Diffraction is a process that a wave undergoes when it encounters an obstacle with size of the order of its wavelength. This involves the redistribution of energy contained in light waves by the principle of superposition. This results in bright and dark fringes on a projection screen. The spacing between these fringes depends on the size of the obstruction and the wavelength used.
The precision of this process is such that it is used to measure the lattice structure dimensions of crystals. Here, we will try to use this process with laser wavelength to measure the spacing of grooves on CD. The formula for the groove spacing, d, is
d = nL/sin(An)
n = fringe number starting with 0 as the central fringe
L = wavelength of light used
An = angle between the incident light and the diffracted beam forming the nth fringe.
The requirements of this experiment are very basic. This can easily be carried out inside the classroom.
1. A table.
2. A CD or DVD (preferably blank)
3. A laser pointer with known wavelength. The wavelength is generally written on the pointer. The inexpensive red lasers are around 670 nm.

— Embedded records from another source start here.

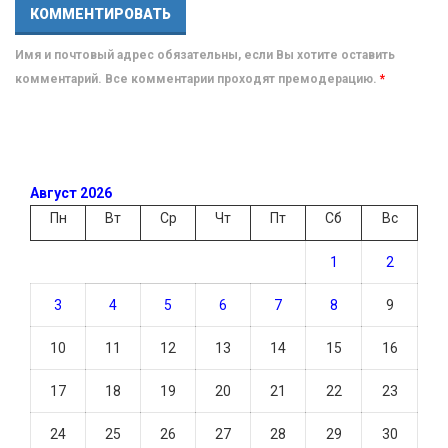
Имя и почтовый адрес обязательны, если Вы хотите оставить
комментарий. Все комментарии проходят премодерацию.
*
Август 2026
Пн
Вт
Ср
Чт
Пт
Сб
Вс
1
2
3
4
5
6
7
8
9
10
11
12
13
14
15
16
17
18
19
20
21
22
23
24
25
26
27
28
29
30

4. A ruler or meter scale.
5. A screen. However, the classroom wall can also be used as a screen.
In the adjacent figure, the schematic setup of the experiment is shown.
1. Place the CD vertically facing the screen and 1 meter away from it. The readable part of the CD (non-labeled part) should be toward the screen.
2. Fix the laser between the screen and the CD such that light from it incidents directly onto the CD.
3. Switch on the laser. Adjust the screen such that you see the fringes on it.
Observations and Calculations
Once the fringes are produced, the distance between the central fringe and the first fringe on one side of it should be measured. Let us call this distance D (in meters). This distance must be measured in order to calculate the angle A.
From the figure,
tan (A) = D
=> A = tan-1(D)
Now, the groove spacing ’d' can be easily calculated using
d = L/sin(A) for n=1
Using a laser of wavelength(L) 650 nm, the following results are obtained.
D = 40 cm = 0.4 metres
=> A = tan-1(D) = 21.8 degrees
d = L/sin(A) = 650/sin(21.8) = 1750 nm which is very close to the actual spacing.